▶ **INPUT**:

------------------------------------

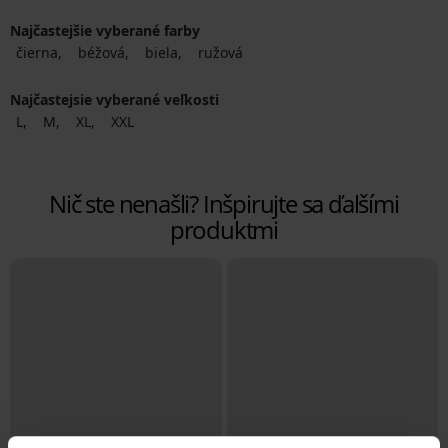
Najčastejšie vyberané farby
čierna
béžová
biela
ružová
Najčastejsie vyberané veľkosti
L
M
XL
XXL
Nič ste nenašli? Inšpirujte sa ďalšími
produktmi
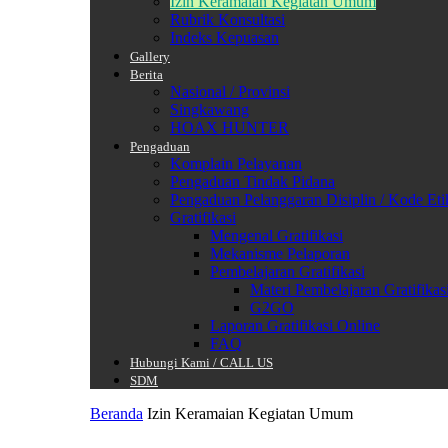
Izin Keramaian Kegiatan Umum
Rubrik Konsultasi
Indeks Kepuasan
Gallery
Berita
Nasional / Provinsi
Singkawang
HOAX HUNTER
Pengaduan
Komplain Pelayanan
Pengaduan Tindak Pidana
Pengaduan Pelanggaran Disiplin / Kode Eti
Gratifikasi
Mengenal Gratifikasi
Mekanisme Pelaporan
Pembelajaran Gratifikasi
Materi Pembelajaran Gratifikas
G2GO
Laporan Gratifikasi Online
FAQ
Hubungi Kami / CALL US
SDM
Beranda
Izin Keramaian Kegiatan Umum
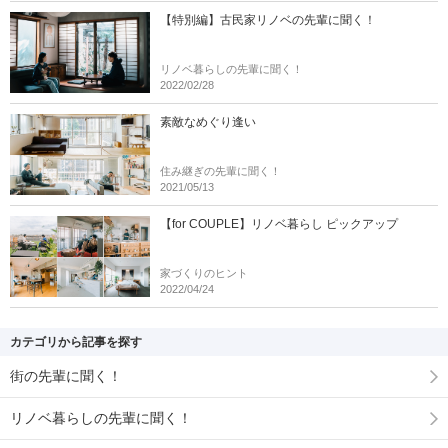
【特別編】古民家リノベの先輩に聞く！
リノベ暮らしの先輩に聞く！
2022/02/28
素敵なめぐり逢い
住み継ぎの先輩に聞く！
2021/05/13
【for COUPLE】リノベ暮らし ピックアップ
家づくりのヒント
2022/04/24
カテゴリから記事を探す
街の先輩に聞く！
リノベ暮らしの先輩に聞く！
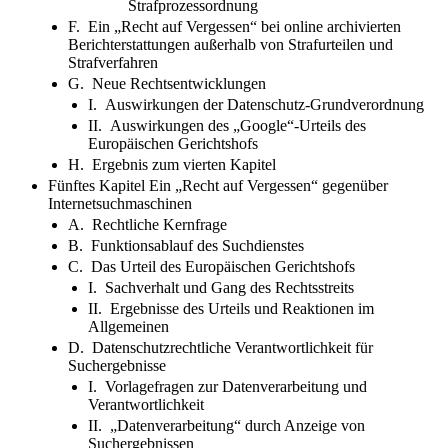
Strafprozessordnung
F. Ein „Recht auf Vergessen“ bei online archivierten
Berichterstattungen außerhalb von Strafurteilen und
Strafverfahren
G. Neue Rechtsentwicklungen
I. Auswirkungen der Datenschutz-Grundverordnung
II. Auswirkungen des „Google“-Urteils des
Europäischen Gerichtshofs
H. Ergebnis zum vierten Kapitel
Fünftes Kapitel Ein „Recht auf Vergessen“ gegenüber
Internetsuchmaschinen
A. Rechtliche Kernfrage
B. Funktionsablauf des Suchdienstes
C. Das Urteil des Europäischen Gerichtshofs
I. Sachverhalt und Gang des Rechtsstreits
II. Ergebnisse des Urteils und Reaktionen im
Allgemeinen
D. Datenschutzrechtliche Verantwortlichkeit für
Suchergebnisse
I. Vorlagefragen zur Datenverarbeitung und
Verantwortlichkeit
II. „Datenverarbeitung“ durch Anzeige von
Suchergebnissen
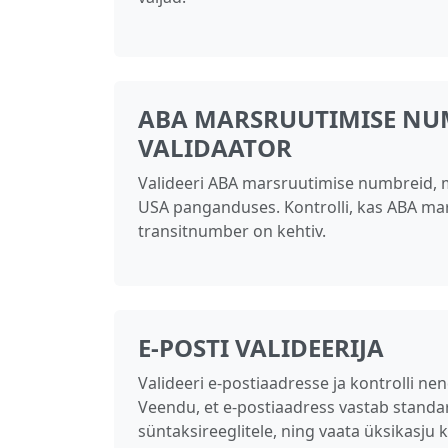
ABA MARSRUUTIMISE NU
VALIDAATOR
Valideeri ABA marsruutimise numbreid, 
USA panganduses. Kontrolli, kas ABA ma
transitnumber on kehtiv.
E‑POSTI VALIDEERIJA
Valideeri e‑postiaadresse ja kontrolli n
Veendu, et e‑postiaadress vastab standa
süntaksireeglitele, ning vaata üksikasju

------------------------------------

Repeat the listing exactly; do not print any picture.

Najčastejšie vyberané farby
čierna
béžová
biela
ružová
Najčastejsie vyberané veľkosti
L
M
XL
XXL
Nič ste nenašli? Inšpirujte sa ďalšími
produktmi
Izin Keramaian Kegiatan Umum
Rubrik Konsultasi
Indeks Kepuasan
Gallery
Berita
Nasional / Provinsi
Singkawang
HOAX HUNTER
Pengaduan
Komplain Pelayanan
Pengaduan Tindak Pidana
Pengaduan Pelanggaran Disiplin / Kode Eti
Gratifikasi
Mengenal Gratifikasi
Mekanisme Pelaporan
Pembelajaran Gratifikasi
Materi Pembelajaran Gratifikas
G2GO
Laporan Gratifikasi Online
FAQ
Hubungi Kami / CALL US
SDM
Beranda
Izin Keramaian Kegiatan Umum
【特別編】古民家リノベの先輩に聞く！
リノベ暮らしの先輩に聞く！
2022/02/28
素敵なめぐり逢い
住み継ぎの先輩に聞く！
2021/05/13
【for COUPLE】リノベ暮らし ピックアップ
家づくりのヒント
2022/04/24
カテゴリから記事を探す
街の先輩に聞く！
リノベ暮らしの先輩に聞く！
Strafprozessordnung
F. Ein „Recht auf Vergessen“ bei online archivierten
Berichterstattungen außerhalb von Strafurteilen und
Strafverfahren
G. Neue Rechtsentwicklungen
I. Auswirkungen der Datenschutz-Grundverordnung
II. Auswirkungen des „Google“-Urteils des
Europäischen Gerichtshofs
H. Ergebnis zum vierten Kapitel
Fünftes Kapitel Ein „Recht auf Vergessen“ gegenüber
Internetsuchmaschinen
A. Rechtliche Kernfrage
B. Funktionsablauf des Suchdienstes
C. Das Urteil des Europäischen Gerichtshofs
I. Sachverhalt und Gang des Rechtsstreits
II. Ergebnisse des Urteils und Reaktionen im
Allgemeinen
D. Datenschutzrechtliche Verantwortlichkeit für
Suchergebnisse
I. Vorlagefragen zur Datenverarbeitung und
Verantwortlichkeit
II. „Datenverarbeitung“ durch Anzeige von
Suchergebnissen
ABA MARSRUUTIMISE NU
VALIDAATOR
Valideeri ABA marsruutimise numbreid, 
USA panganduses. Kontrolli, kas ABA ma
transitnumber on kehtiv.
E‑POSTI VALIDEERIJA
Valideeri e‑postiaadresse ja kontrolli n
Veendu, et e‑postiaadress vastab standa
süntaksireeglitele, ning vaata üksikasju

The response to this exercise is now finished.